Commentary

CN-IANR Merger Proposal: ‘Value Add’ for Ag

Written by Mike Schwark, Iowa Rancher and Owner of Schwark Seed
Mike Schwark (Photograph Courtesy of Mike Schwark)

Mike Schwark (Photograph Courtesy of Mike Schwark)

To be competitive and profitable, agricultural producers across the country are focusing on their cost of production, managing margins, and being forward-thinking on their grain and livestock marketing. In Iowa, and most any state, a piece to the puzzle that literally links all of these is rail. 

Currently under review, and already deemed “minor” by the Surface and Transportation Board (STB), is the CN acquisition of Class II regional Iowa Northern Railway (IANR). This combination will be a value-add for producers and the rail supply chain in general. 

According to the Association of American Railroads, railroads haul approximately 1.6 million carloads of grain and farm products in a typical year. The U.S. Department of Agriculture (USDA) notes that railroads are responsible for well over a third of U.S. grain export movements. These statistics put in perspective how important freight rail is to agriculture—and add to the importance of an efficient rail network.

Feed and commodity movement on rail has a tremendous impact on keeping the supply chain healthy. In the midwestern states, such as Iowa where my farm is located, corn takes the lead as the highest-volume grain carried by railroads. These grains don’t serve a single purpose. Rather, they have multiple uses—from mainstays in our diet to serving as the raw material for ethanol production and providing essential feed for livestock, which is crucial to my industry sector.

As a producer, I feel the direct and indirect impact when freight rail is functioning with efficiency. Among other advantages in the proposed CNIANR combination: Streamlining the carrier network will increase speed to market and reduce carrying costs. For producers, the transport of goods with these efficiencies in place positively impacts profitability from being a direct supplier of the commodity. Indirectly, the ripple effect leads to lower input costs, such as livestock feed, which is a major factor in managing margins.

I fully support opportunities to improve markets and lower costs of production. It’s a win we need in ag right now.

Further, a key factor in this proposed merger will be the larger market access available to producers. There will be more opportunities for Iowa’s agricultural and biofuels products to reach new markets and destinations by leveraging CN’s national rail network. The transaction will create new single-line options that will benefit Iowa shippers and also preserve joint-line options between IANR and other rail carriers. The seamless integration and added opportunities can only boost the grain and livestock markets, and farmers and ranchers know that a competitive market leads to a healthy, robust industry.

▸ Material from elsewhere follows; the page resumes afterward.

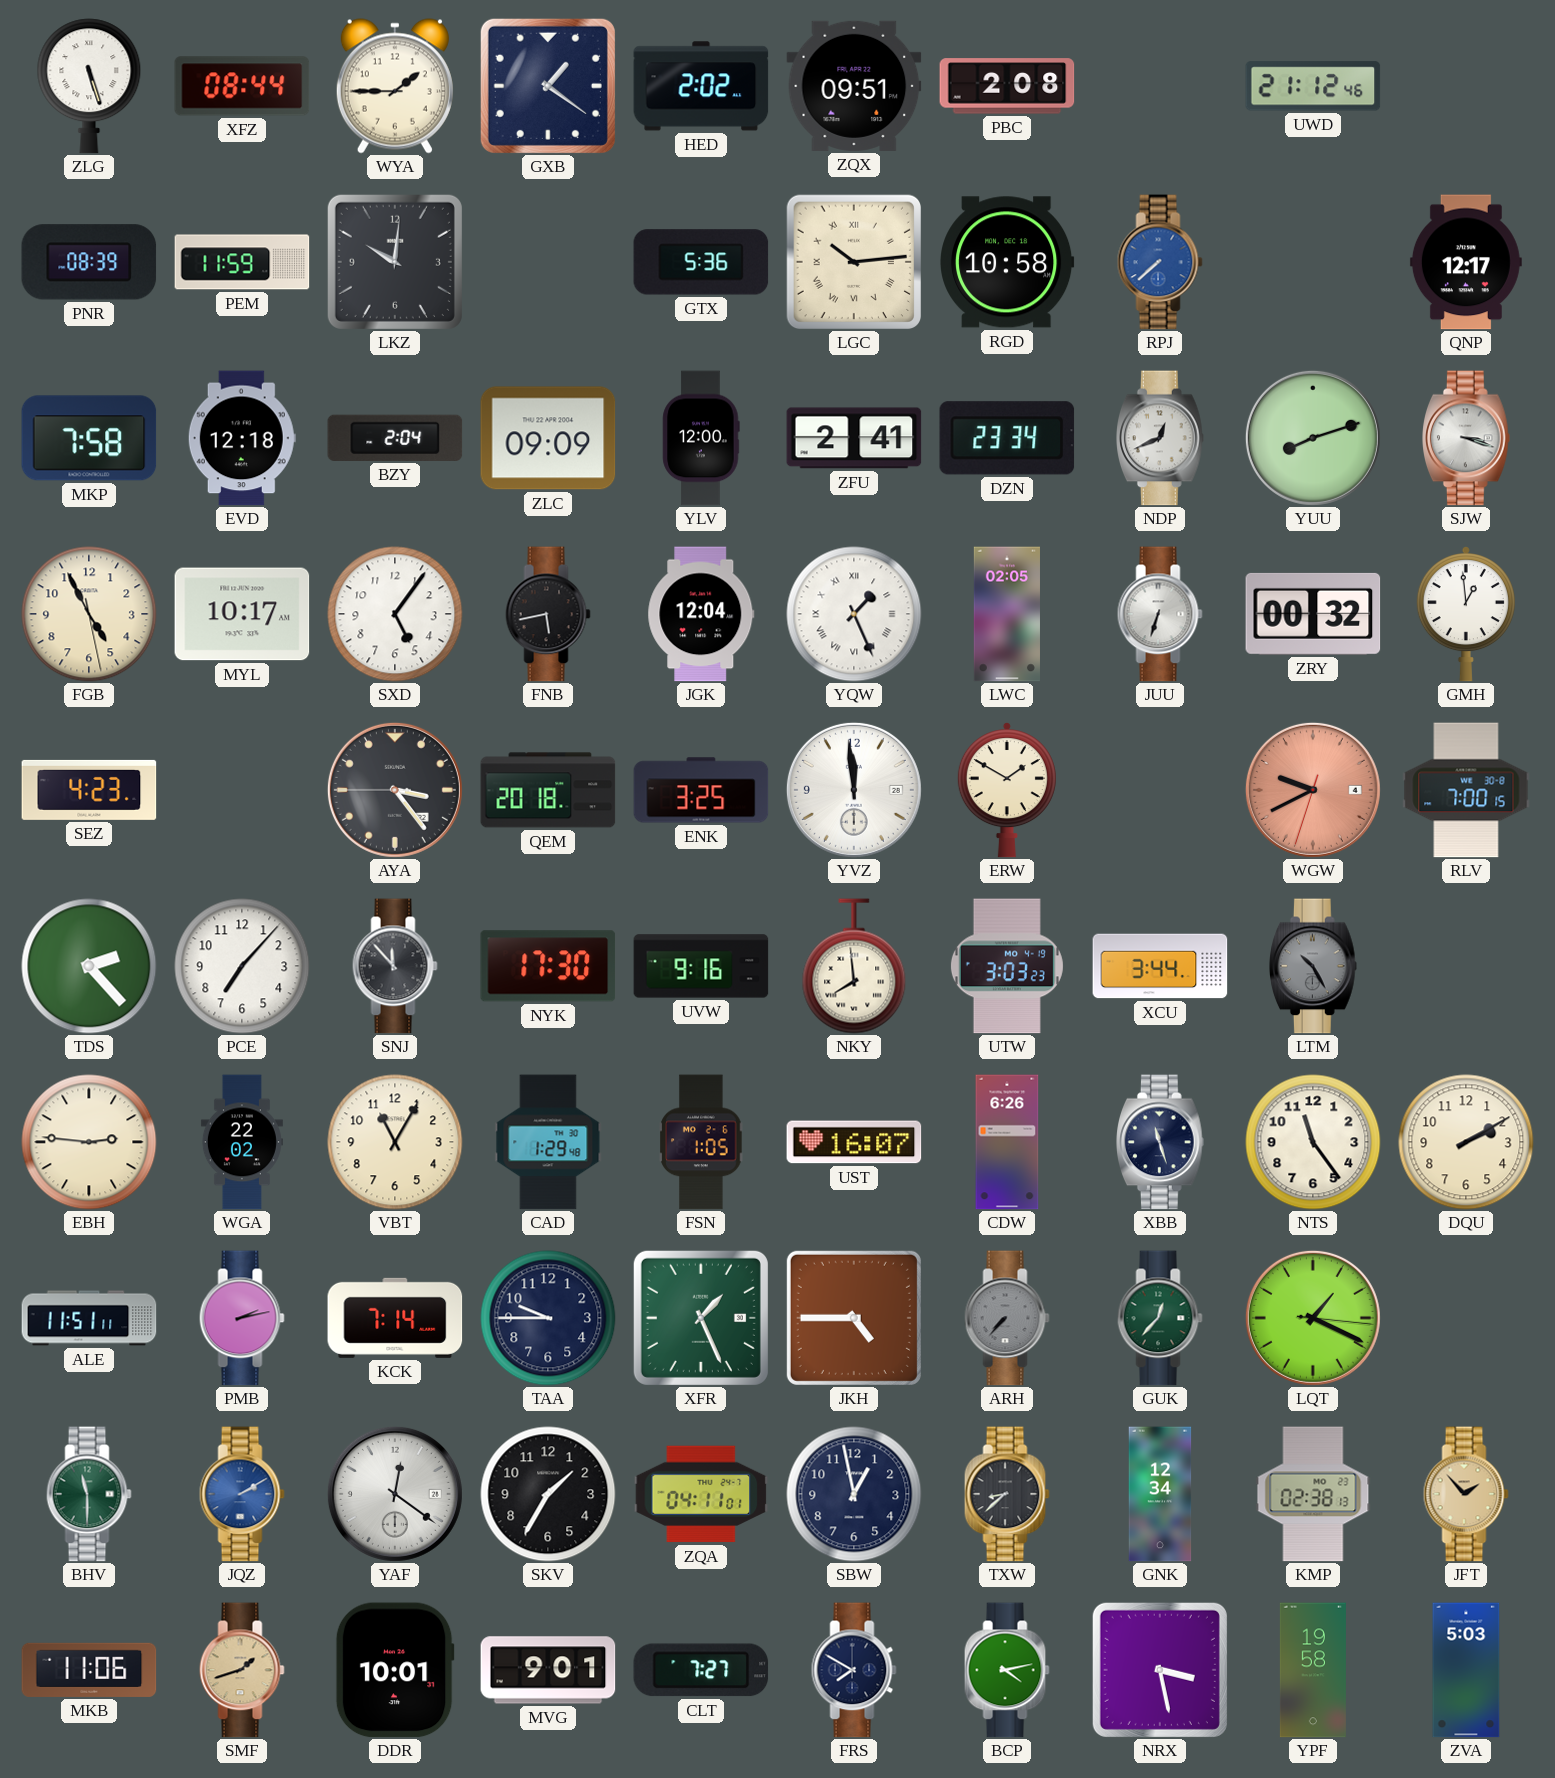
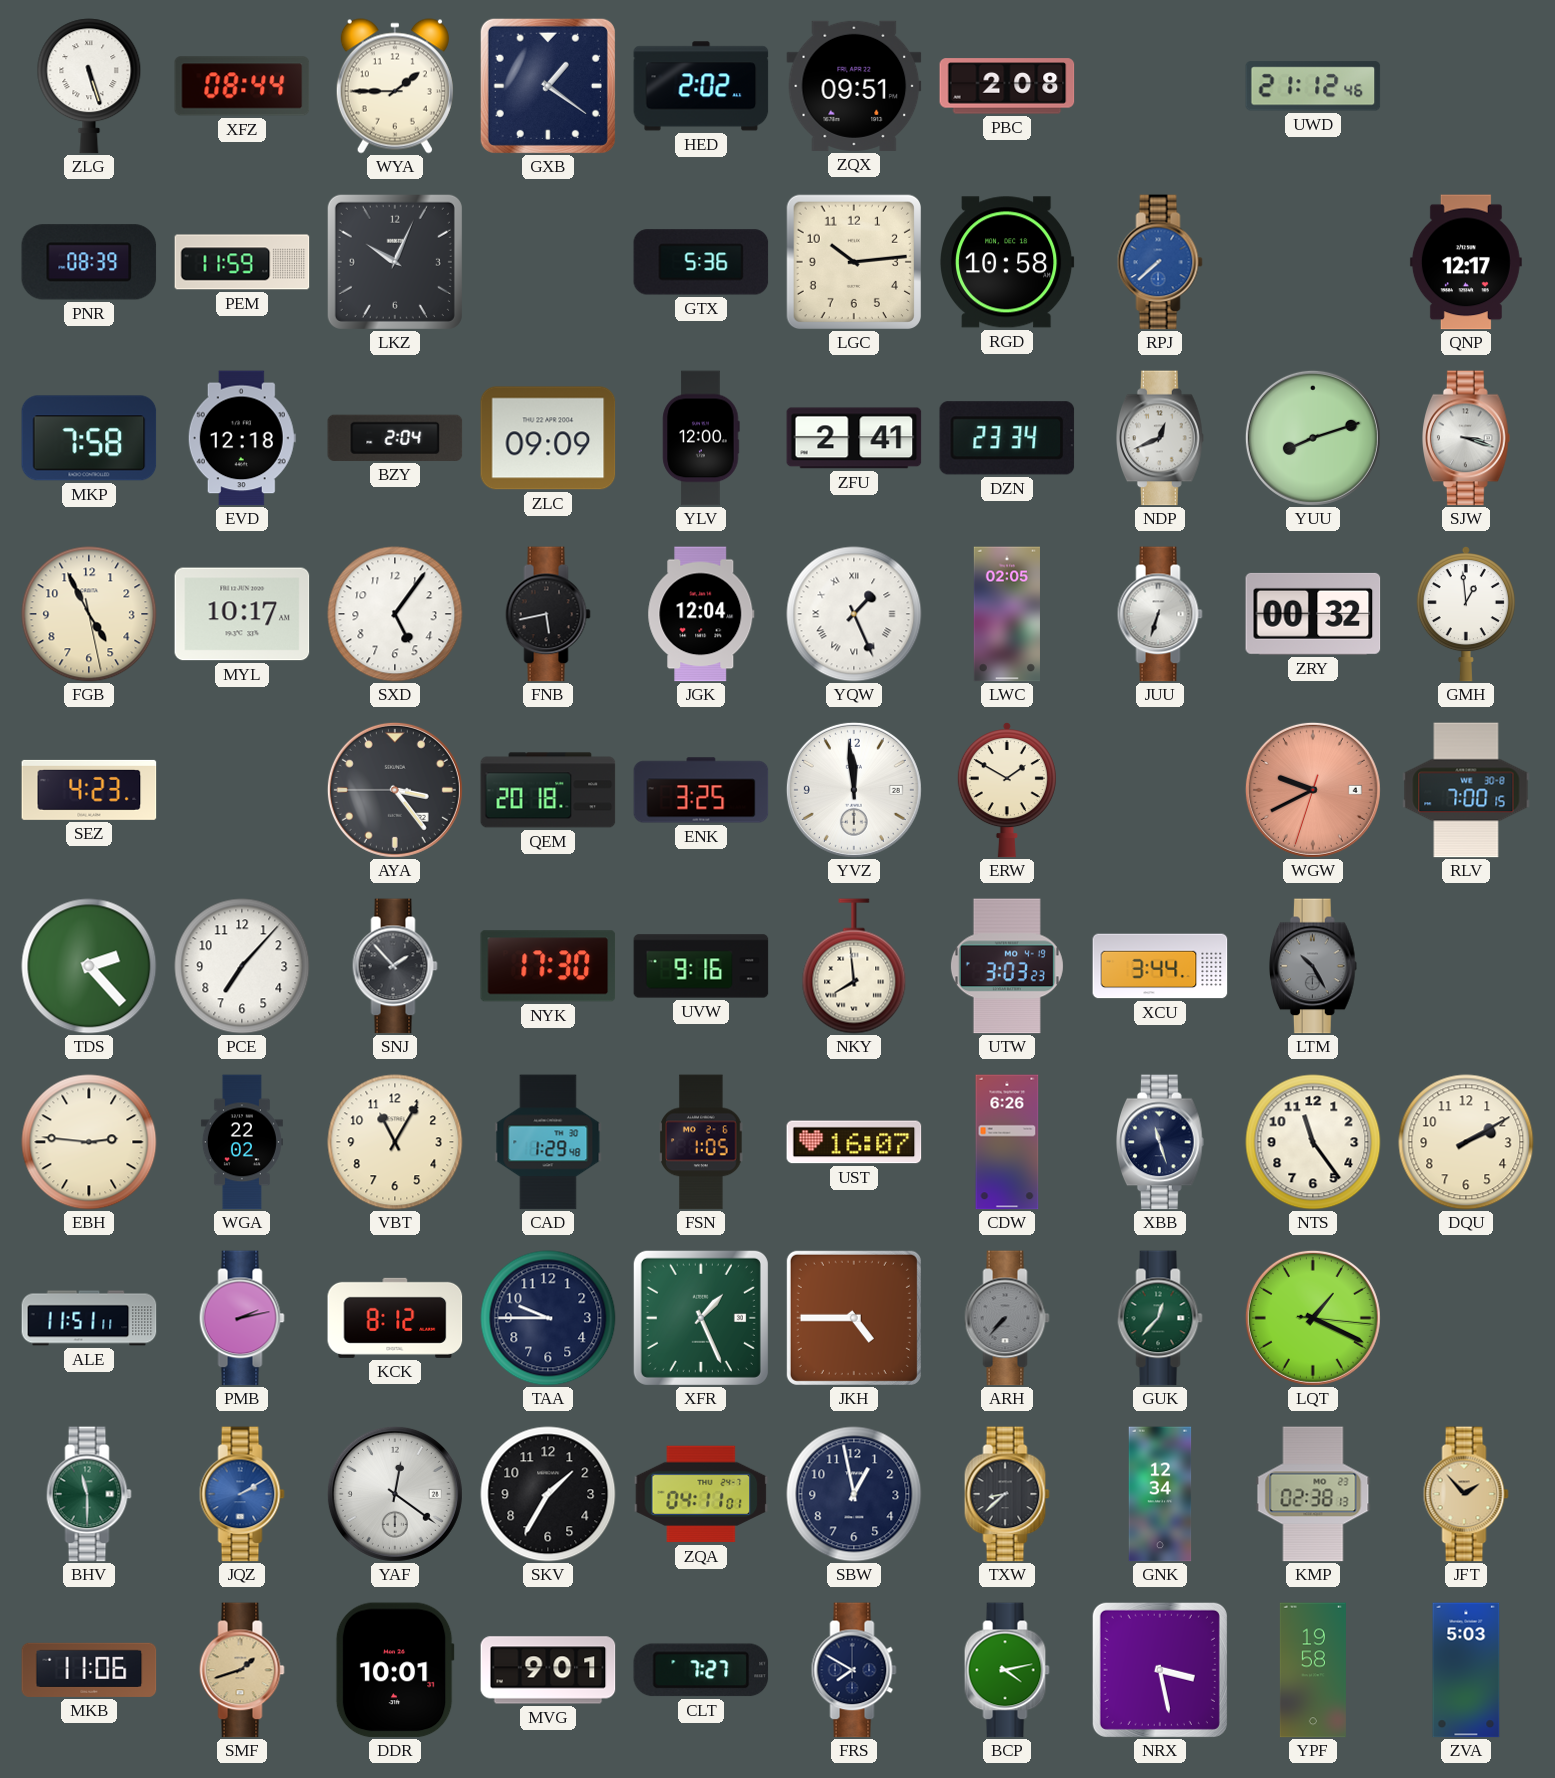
LKZ: 10:01 -> 10:04
LGC numerals: Roman -> Arabic
SNJ: 11:53 -> 1:53
KCK: 7:14 -> 8:12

This past month, the USDA and the National Grain and Feed Association (NGFA) submitted STB filings expressing their stances on the merger. NGFA noted that it does not oppose the merger, but provided suggested conditions should the STB approve the transaction. Of note, USDA shared that it “appreciates the Applicants’ commitment to maintain existing gateways on commercially reasonable terms,” in addition to making a couple of suggestions. It is reassuring to know that the USDA and NGFA, two major presences in the ag industry that represent both public and private entities have made it clear they do not outwardly object to this transaction.

In this industry, I fully support opportunities to improve markets and lower costs of production. It’s a win we need in ag right now. This acquisition lends itself to these improvements for our industry and livelihoods, and we’re eager to see it approved.

Mike Schwark is an Iowa rancher and the owner of Schwark Seed, representing Golden Harvest in Northern Iowa.